As a storyteller, he’s interested in how character expresses itself through action. There’s just enough depth to everyone to make them believable. But Seltzer doesn’t devote much time to analysis of motives or feelings. As in a movie, he relies on what people do and say to convey all that – showing instead of telling.

The style is much like news writing. It has that kind of sharp clarity, a focus on story, and a second sense about how to cut to the chase and hold the attention of a general audience. He never over-complicates. He is satisfied with the telling detail and knows where to draw the line between enough and too much. (Interesting that his son Louis B., by the way, became the respected editor of the Cleveland Press for many years.)

Seltzer was a blue-collar laborer and an outdoorsman, but he also had an interest in politics. By 1930, he’d been elected mayor of a town on the outskirts of Cleveland. His interest in small-town politics shows through in this novel.

Union County, NM (today)
The story. The basic conflict in the novel is not original. A young Easterner, Hollis, arrives in a small western town in Union County, New Mexico, to inherit his father’s ranch. He discovers that the town and the entire county are controlled by an unscrupulous cattleman, Dunlavey. This guy is a law unto himself, stealing cattle from his neighbors, who are powerless to defend themselves because not only is he a mean bastard – he also owns the local sheriff.

A federal judge has been appointed to the territory.

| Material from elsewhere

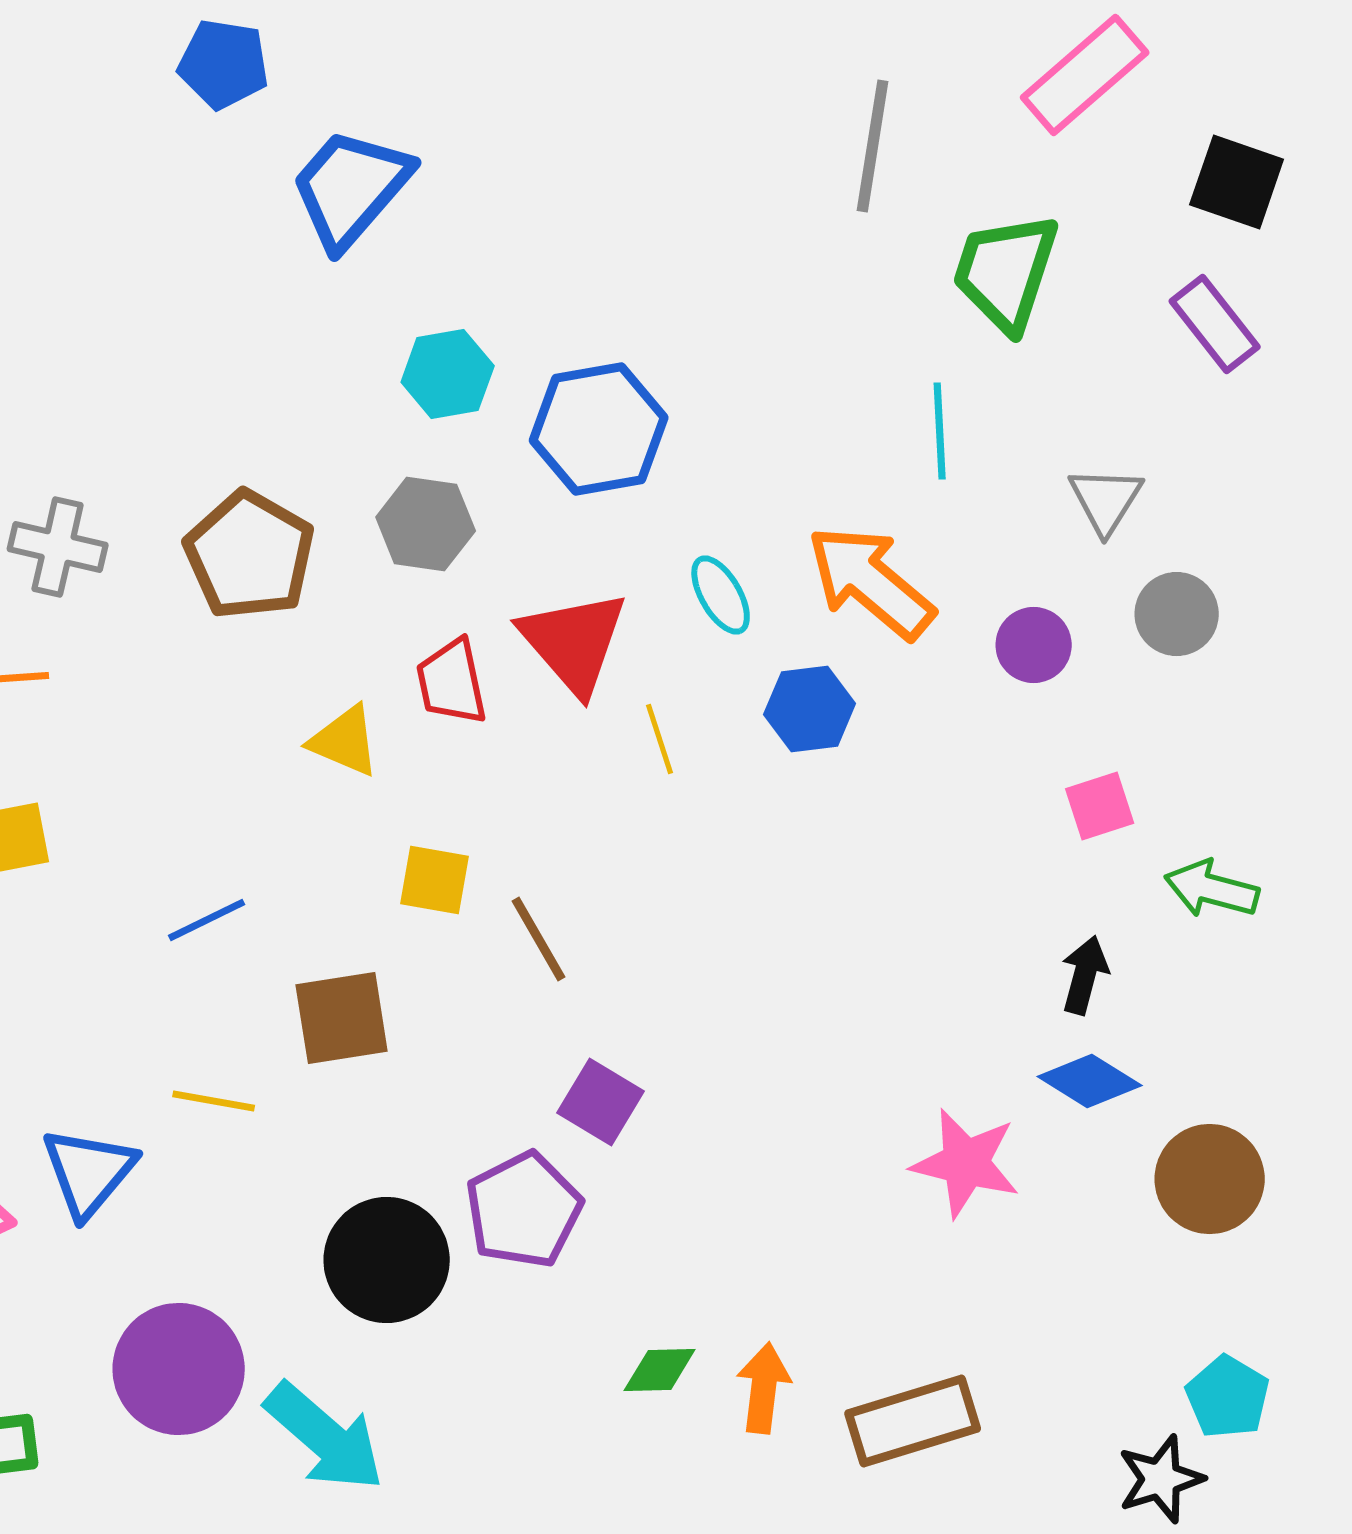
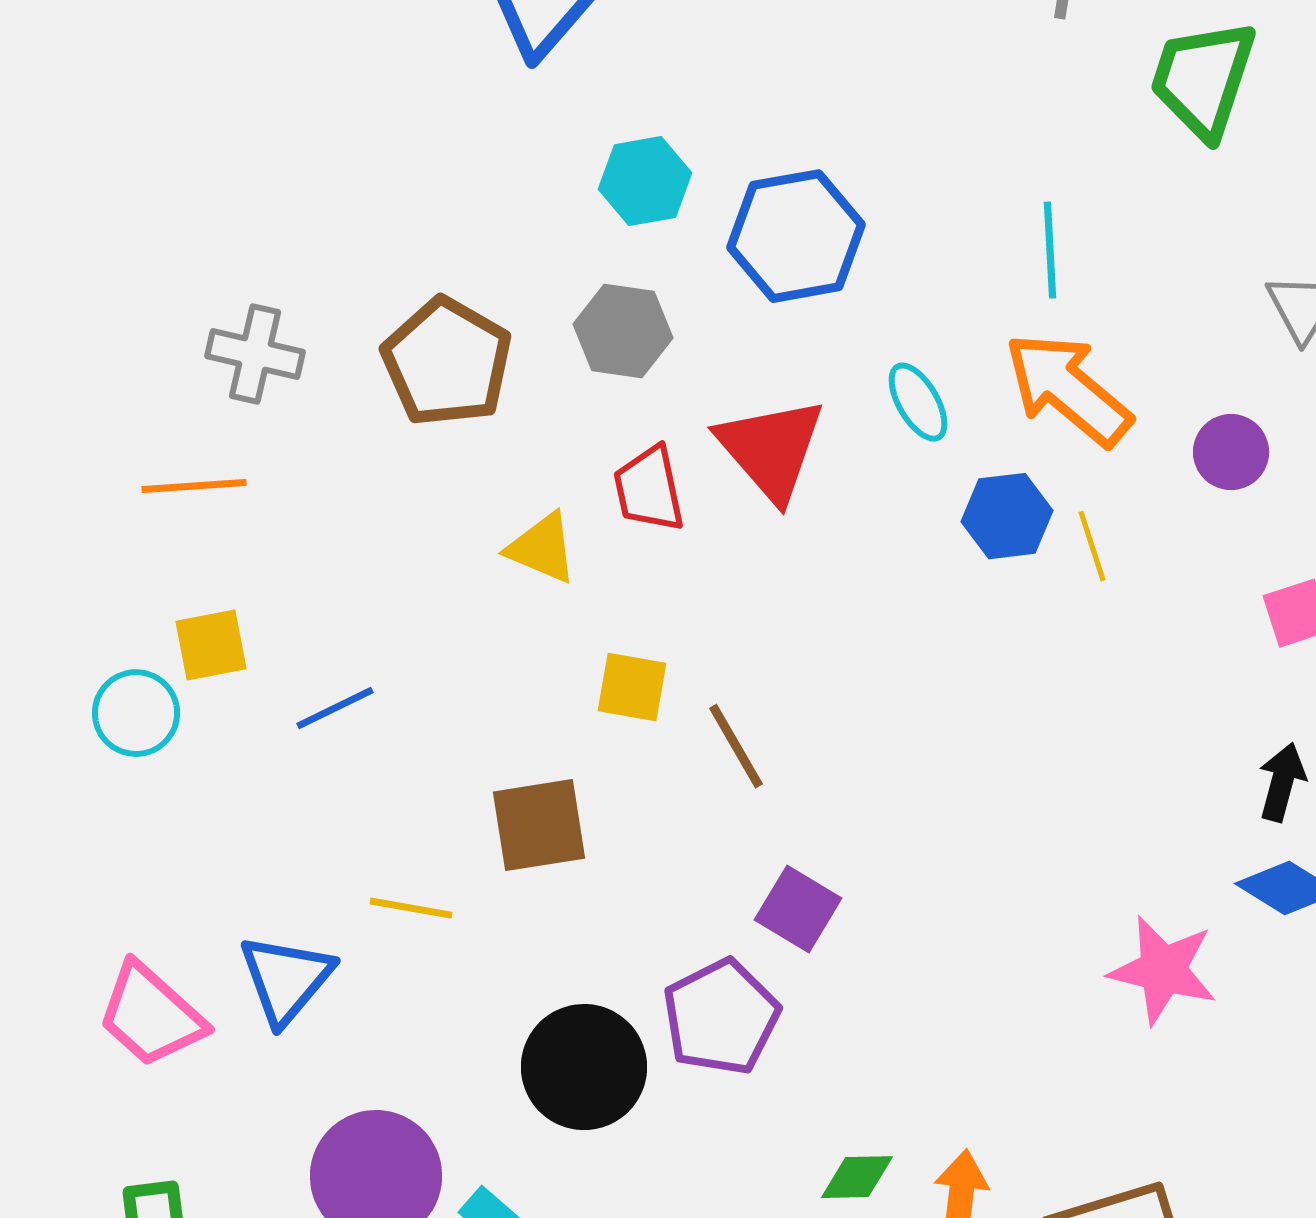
cyan line: (940, 431) -> (1050, 250), moved
yellow line: (660, 739) -> (1092, 546), moved
blue line: (207, 920) -> (335, 708), moved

But Dunlavey has so intimidated the citizenry that getting a case to trial and a jury to decide against him is an impossibility.

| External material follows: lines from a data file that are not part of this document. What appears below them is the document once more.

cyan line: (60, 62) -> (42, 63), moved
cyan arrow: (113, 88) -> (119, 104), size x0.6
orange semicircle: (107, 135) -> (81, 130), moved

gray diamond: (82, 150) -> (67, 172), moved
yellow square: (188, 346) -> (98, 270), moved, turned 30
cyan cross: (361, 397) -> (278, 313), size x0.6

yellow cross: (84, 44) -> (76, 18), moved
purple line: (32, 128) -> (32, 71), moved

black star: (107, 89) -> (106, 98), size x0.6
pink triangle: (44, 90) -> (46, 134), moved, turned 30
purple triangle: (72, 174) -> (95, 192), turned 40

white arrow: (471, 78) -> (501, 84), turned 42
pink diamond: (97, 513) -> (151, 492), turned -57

The twist on this already familiar material is that Hollis also inherits his father’s weekly newspaper. (And you should have seen this coming.) So we get a crusading newspaperman scenario folded into the mix. Hollis takes over the ranch and the newspaper and sets to building both circulation and community spirit. He uses the editorial page to take on Dunlavey.

Democratic-style government doesn’t have much of a chance where the only law is the gun. So Hollis’ objective is to encourage the “coming of the law” to this part of New Mexico. He persuades a man with law enforcement on his resume to run for sheriff against the incumbent who’s securely lodged in Dunlavey’s pocket.

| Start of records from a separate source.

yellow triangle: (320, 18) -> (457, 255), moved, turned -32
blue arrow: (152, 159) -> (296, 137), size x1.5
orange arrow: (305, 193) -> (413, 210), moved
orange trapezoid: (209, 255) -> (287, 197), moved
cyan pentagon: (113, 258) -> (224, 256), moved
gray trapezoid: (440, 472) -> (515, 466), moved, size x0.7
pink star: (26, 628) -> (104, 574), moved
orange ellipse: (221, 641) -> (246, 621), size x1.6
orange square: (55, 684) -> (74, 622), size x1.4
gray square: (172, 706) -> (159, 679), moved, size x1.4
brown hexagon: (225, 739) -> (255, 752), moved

Frontier newspaper office, 1887
A natural politico, Hollis has curried favor with the town’s merchants and the other ranchers in the area. Meanwhile, he’s also used his connections back East to motivate the politicians to take more action. Which comes, ironically, in the form of a more concerted effort to collect taxes and to confiscate property should there be any, like Dunlavey, who refuse to pay.

The election does not come off without a hitch, however. It takes a “citizens’ revolt” from an unlikely contingent of voters to keep Dunlavey from re-electing his man. All of which may not sound all that compelling, but Seltzer wrings the drama out of it. It’s a page-turner.